Voor de beoordeling van de klacht wordt, gelet op de stukken en hetgeen ter zitting is verklaard, van de volgende feiten uitgegaan.

2.1      Verweerder heeft klager in de periode van 17 november 2015 tot 27 juni 2016 bijgestaan inzake de ontbinding van een geregistreerd partnerschap.

2.2      De ex-partner van klager heeft op 26 oktober 2015 een verzoek tot het treffen van voorlopige voorzieningen bij de rechtbank ingediend. Daarbij verzocht zij voorzieningen met betrekking tot de echtelijke woning, de minderjarige kinderen en een kinder- en partnerbijdrage.

2.3      Op 17 november 2015 heeft een zogenoemd viergesprek plaats gehad tussen klager en zijn ex-partner in aanwezigheid van haar advocaat en verweerder waarbij tussen hen overeenstemming werd bereikt over de door de ex-partner verzochte voorlopige voorzieningen. Bij beschikking van 25 november 2015 heeft de voorzieningenrechter conform de overeenstemming beslist.

2.4      Verweerder heeft op 22 december 2015 voor zijn werkzaamheden een bedrag ad  € 1.500,- exclusief BTW in rekening gebracht.                                                                           

2.5      De ex-partner van klager heeft op 21 december 2015 een verzoekschrift tot ontbinding van het geregistreerd partnerschap bij de rechtbank ingediend.

2.6      Op 2 februari 2016 stond een tweede viergesprek gepland. Verweerder heeft op 1 februari 2016 aan klager blanco formats voor het ouderschapsplan en de boedelverdeling toegestuurd. Bij zijn mail van 2 februari 2016 heeft verweerder aan klager bericht dat de agenda de zorg- en opvoedingstaken alsmede de boedelscheiding behelsde. Het gesprek werd uitgesteld en vond plaats op 22 februari 2016.
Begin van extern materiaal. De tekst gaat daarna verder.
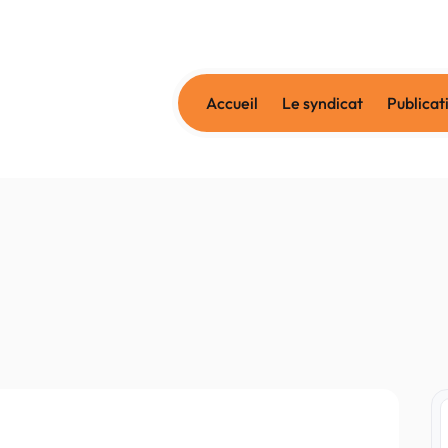
Accueil
Le syndicat
Publicat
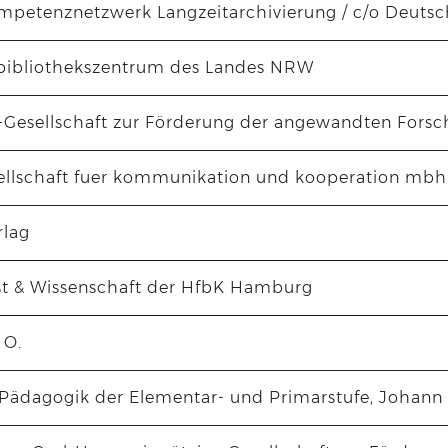
ompetenznetzwerk Langzeitarchivierung / c/o Deutsc
bibliothekszentrum des Landes NRW
-Gesellschaft zur Förderung der angewandten Forsc
ellschaft fuer kommunikation und kooperation mbh
rlag
st & Wissenschaft der HfbK Hamburg
 O.
r Pädagogik der Elementar- und Primarstufe, Johann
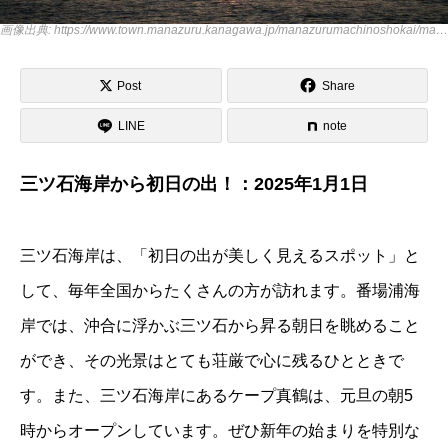
画像出典: https://www.town.manazuru.kanagawa.jp/manazurumachinoshokai/manazurumachinitsuite/284.html
Post
Share
LINE
note
三ツ石海岸から初日の出！：2025年1月1日
三ツ石海岸は、「初日の出が美しく見えるスポット」と
して、毎年全国からたくさんの方が訪れます。番場浦海
岸では、沖合に浮かぶ三ツ石から昇る朝日を眺めること
ができ、その光景はとても荘厳で心に残るひとときで
す。また、三ツ石海岸にあるケープ真鶴は、元旦の朝5
時からオープンしています。ぜひ新年の始まりを特別な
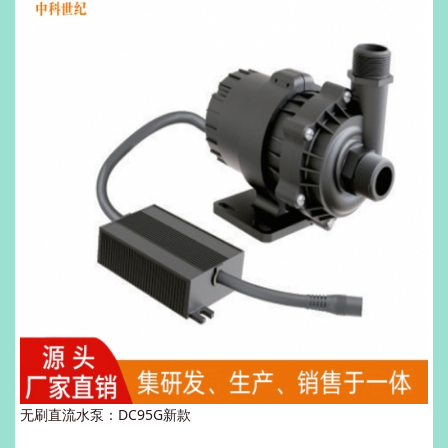
无刷直流水泵：DC95G新款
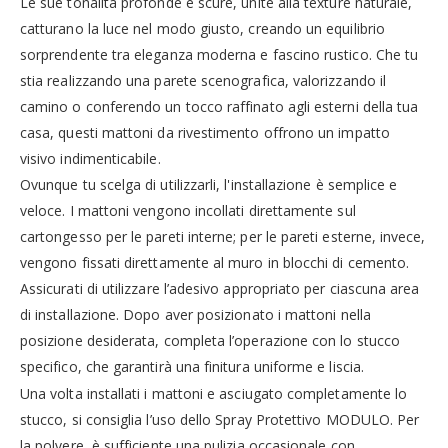
Le sue tonalità profonde e scure, unite alla texture naturale,
catturano la luce nel modo giusto, creando un equilibrio
sorprendente tra eleganza moderna e fascino rustico. Che tu
stia realizzando una parete scenografica, valorizzando il
camino o conferendo un tocco raffinato agli esterni della tua
casa, questi mattoni da rivestimento offrono un impatto
visivo indimenticabile.
Ovunque tu scelga di utilizzarli, l'installazione è semplice e
veloce. I mattoni vengono incollati direttamente sul
cartongesso per le pareti interne; per le pareti esterne, invece,
vengono fissati direttamente al muro in blocchi di cemento.
Assicurati di utilizzare l’adesivo appropriato per ciascuna area
di installazione. Dopo aver posizionato i mattoni nella
posizione desiderata, completa l’operazione con lo stucco
specifico, che garantirà una finitura uniforme e liscia.
Una volta installati i mattoni e asciugato completamente lo
stucco, si consiglia l’uso dello Spray Protettivo MODULO. Per
la polvere, è sufficiente una pulizia occasionale con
2.7      Op 29 maart 2016 heeft klager aan verweerder bericht geen mediation meer te wensen. Op 6 april 2016 stond een gesprek van klager en zijn ex-partner bij de  mediator gepland. Klager is daar niet verschenen. Eveneens op 6 april 2016 heeft verweerder een mail van de advocate van klagers ex-partner ontvangen. Daarin schrijft zij: ‘Helaas weer een gemiste kans. Ik krijg net een mail van F met de mededeling dat Y niet op is komen dagen bij A.H….’ Daarop heeft verweerder, eveneens op 6 april 2016, aan klager gemaild: ‘Had ik je moeten afmelden Y?’

2.8      Op 22 april 2016 heeft klagers ex-partner een aanvullend verzoekschrift tot ontbinding van het geregistreerd partnerschap met nevenverzoeken bij de rechtbank ingediend. Deze nevenverzoeken hadden betrekking op het hoofdverblijf van de kinderen, een zorgregeling, een kinder- en partnerbijdrage en de verdeling van de gemeenschap. Daarin staat onder 4. onder meer: ‘Op advies van de advocaten zijn partijen voor mediation verwezen naar... Het eerste gesprek zou plaatsvinden op 6 april 2016. Helaas is de man onaangekondigd op deze afspraak niet verschenen…’.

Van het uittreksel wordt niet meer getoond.